The use of RAM (Reliability, Availability, and Maintainability) studies in the oil and gas industry has a long history and has become a standard tool to quantitatively predict a production and/or processing facility's performance. Such studies are generally performed in the early design phase through to the detailed design phase and into the operational phase to verify that a facility configuration and design meet the required availability, in turn providing operators and their partners confidence that contracts or production outputs can be achieved.

Renewable Energy Production Challenges

Most renewable energy sources face a particular challenge compared to conventional power production; they typically rely on a natural energy source (i.e. wind, sun, wave height, etc.) which are highly unreliable depending on meteorological conditions. When performing RAM simulation for Renewable Energy sources such unreliability must be included in the model.

In most cases this should be done by applying production profiles of the natural renewable energy sources to a RAM model that contains the production critical assets required to translate the natural renewable energy source into electricity being transmitted into the power grid and/or volume of produced hydrogen.
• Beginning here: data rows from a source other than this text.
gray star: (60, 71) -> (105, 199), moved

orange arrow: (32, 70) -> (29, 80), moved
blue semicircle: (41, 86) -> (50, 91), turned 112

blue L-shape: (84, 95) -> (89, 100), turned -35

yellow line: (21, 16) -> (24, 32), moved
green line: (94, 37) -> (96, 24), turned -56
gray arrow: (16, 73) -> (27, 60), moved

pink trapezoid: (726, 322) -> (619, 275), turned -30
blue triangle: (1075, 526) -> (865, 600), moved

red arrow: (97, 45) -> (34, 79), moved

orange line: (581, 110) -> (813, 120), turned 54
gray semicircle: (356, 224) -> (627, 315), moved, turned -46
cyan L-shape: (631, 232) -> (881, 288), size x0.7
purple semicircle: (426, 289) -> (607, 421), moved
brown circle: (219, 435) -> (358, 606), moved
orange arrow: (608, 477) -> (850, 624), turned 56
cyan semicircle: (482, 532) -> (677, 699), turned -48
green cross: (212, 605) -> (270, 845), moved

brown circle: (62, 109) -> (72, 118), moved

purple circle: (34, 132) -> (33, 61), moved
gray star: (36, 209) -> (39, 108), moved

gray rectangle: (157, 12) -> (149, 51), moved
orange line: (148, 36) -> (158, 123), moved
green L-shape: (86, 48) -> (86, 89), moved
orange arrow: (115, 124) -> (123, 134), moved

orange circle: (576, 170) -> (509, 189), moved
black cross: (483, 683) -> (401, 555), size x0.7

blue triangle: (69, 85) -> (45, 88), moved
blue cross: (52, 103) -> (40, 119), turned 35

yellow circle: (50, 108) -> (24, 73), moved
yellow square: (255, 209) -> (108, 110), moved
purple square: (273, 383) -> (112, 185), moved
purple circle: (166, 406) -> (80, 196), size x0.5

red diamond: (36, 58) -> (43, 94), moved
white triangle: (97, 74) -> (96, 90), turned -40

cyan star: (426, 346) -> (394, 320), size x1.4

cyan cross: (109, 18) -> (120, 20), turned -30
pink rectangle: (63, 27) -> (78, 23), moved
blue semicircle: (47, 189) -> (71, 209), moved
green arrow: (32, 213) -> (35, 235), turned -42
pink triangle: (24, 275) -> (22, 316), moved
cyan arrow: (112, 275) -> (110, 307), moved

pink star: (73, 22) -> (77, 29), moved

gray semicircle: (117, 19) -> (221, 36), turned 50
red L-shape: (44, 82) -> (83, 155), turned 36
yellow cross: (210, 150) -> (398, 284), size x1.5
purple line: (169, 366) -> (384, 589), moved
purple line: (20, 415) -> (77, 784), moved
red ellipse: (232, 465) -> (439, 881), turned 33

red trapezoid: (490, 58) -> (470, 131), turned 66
These natural renewable energy production profiles, for example windspeed or sun intensity, will have the biggest impact on production availability over the facility’s system life and need to be as accurate as possible. Since such natural renewable energy sources can change rapidly, it is important to use production profiles with a suitable resolution (i.e. hourly). That may result in very long RAM simulations run times, depending on computer performance and chosen production profile resolution.

 

Typical WindFarm Performance Assessement

The Wind Turbine Generators (WTG) within a wind farm are typically of the same design and capacity. The operational availability of each WTG would be the same, but the production availability can vary depending on their individual production profile (i.e. wind speed profile) and the configuration how the WTGs are connected to the high voltage bus connection. Typically, WTGs are grouped together in a daisy chain configuration passing the power from one WTG Ring Main Unit to another, which causes all upstream WTGs to loss production during downstream Ring Main Unit outages.

Using a flow network is essential for wind farm RAM modelling to be able to model the daisy chain configuration and to assign specific wind profiles to each individual WTG. The Electrical Balance of Plant (E-BOP) is likely to contain the largest loss contributors since failures in the high voltage transformer or switchboard could cause partial or even total loss of the power transmission into the grid. An individual WTG may only show very low loss contribution, since one failing WTG will have an insignificant impact on total power production. Therefore, element critically analyse of wind farms need to be done on the WTG component level. This can be done through post-process calculation where, for example, the combined loss of all WTG generators, gearboxes, and blades is analysed.
 

Maintenance Constains

Renewable energy facilities are likely to experience more varying maintenance constraints than typical oil and gas facilities. These varying constraints are related to varying distance of the power generating facility (i.e. WTG, solar array) to the maintenance hub. Different failure modes could also require different maintenance equipment (i.e. heavy lift cranes) with different mobilisation times.
 

End of Life Scenarios

When renewable energy facilities approach end of life the operator may choose a run-to-failure strategy. This is typically not possible for conventional hydrocarbon power plants due to their Safety Critical Elements required to always be operational. For wind farms a single WTG may only produce a fraction of the total power production and a repair/ replacement of major equipment in WTG may financially more costly then permanently shutting down the WTG and losing that power production.

Simulating such a run-to-failure scenario is not typically what RAM does since RAM simulation is generally based on using Mean Time to Failure (MTTF) parameters that are based on a constant failure rate. Simulating a run-to-failure scenario close to the facility’s end of life requires changing the model assets from an exponential failure distribution to a Weibull distribution function. Furthermore, the asset repair time needs to become larger than the remaining life and such failure should not require any maintenance crew.